Connecting to Other Literary Tattoos

The assignment can be easily linked to one of the Literary Lists of “Ten Best” from the UK newspaper The Guardian, which I wrote about earlier this month.

Share Ten of the best tattoos in literature with students, or a few of the items listed in The Guardian article with students to get them warmed up. They may know of other literary tattoos to add to the list. This evening, I happened to remember Tennessee Williams’ The Rose Tattoo. Surely that’s a worthy patch of ink to add.

Other Assignment Possibilities

Naturally, the assignment could be completed for any work of literature. No reason you have to stick to Romeo and Juliet. Nor do you have to stick with characters from a work of literature. What about tattoos for some of the authors you’ve read in class?

If tattoo design isn’t appropriate for the students you teach, just modify the activity. Witte‘s original activity described the tattoos as a mind of modern family crest. Just have students design crests if tattoos would cause uncomfortable conversations with family or administrators.

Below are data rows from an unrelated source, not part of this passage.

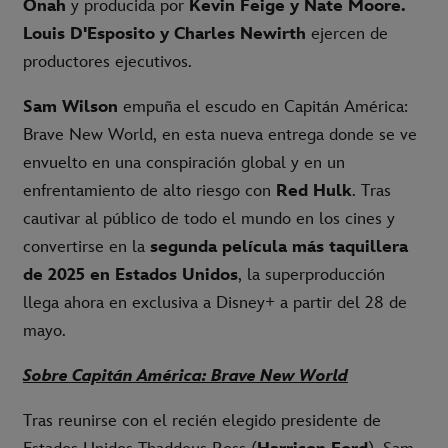
Onah
y producida por
Kevin Feige y Nate Moore.
Louis D'Esposito y Charles Newirt
h
ejercen de
productores ejecutivos.
Sam Wilson
empuña el escudo en Capitán América:
Brave New World, en esta nueva entrega donde se ve
envuelto en una conspiración global y en un
enfrentamiento de alto riesgo con
Red Hulk
. Tras
cautivar al público de todo el mundo en los cines y
convertirse en la
segunda película más taquillera
de 2025 en Estados Unidos
, la superproducción
llega ahora en exclusiva a Disney+ a partir del 28 de
mayo.
Sobre Capitán América: Brave New World
Tras reunirse con el recién elegido presidente de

If you still want the modern-day edge to the activity, have students design a personal logo or icon for a character. Ask students to think of the kind of image someone might post in place of a photo on a Facebook profile or a similar website.

In terms of publication, you can follow Seale‘s technique and have students submit images and an essay, but if you have the resources available, you can try a more technological bent:

  • Students might create Powerpoint presentations that layer the different portions of the image together and include text or audio explanations of the items. For instance, for the image in the photo above, the presentation might start with the basic outline of the heart, then shade red, add the flame, and finally add the dagger—each on a separate slide.
  • Using basic mouseover Javascript and pop-ups, students might make a webpage which features the image and explains the reason behind different aspects of the design when the viewer drags the mouse over them.
  • Use an image maps with alt text, but the length of students’ explanations would be quite limited. Javascript pop-ups would give them more room.
  • Publish the designs on Flickr and have students use the “Add Note” feature to identify specific portions of the image and then include related explanations.

No matter what option you choose, the assignment pairs visual aspects with critical thinking and communication. It’s a fun activity that can be used with students from kindergarten to college. Just adjust the requirements to fit students’ abilities and the pedagogical goals of the class.

[Creative Commons licensed Flickr photo by Mykl Roventine]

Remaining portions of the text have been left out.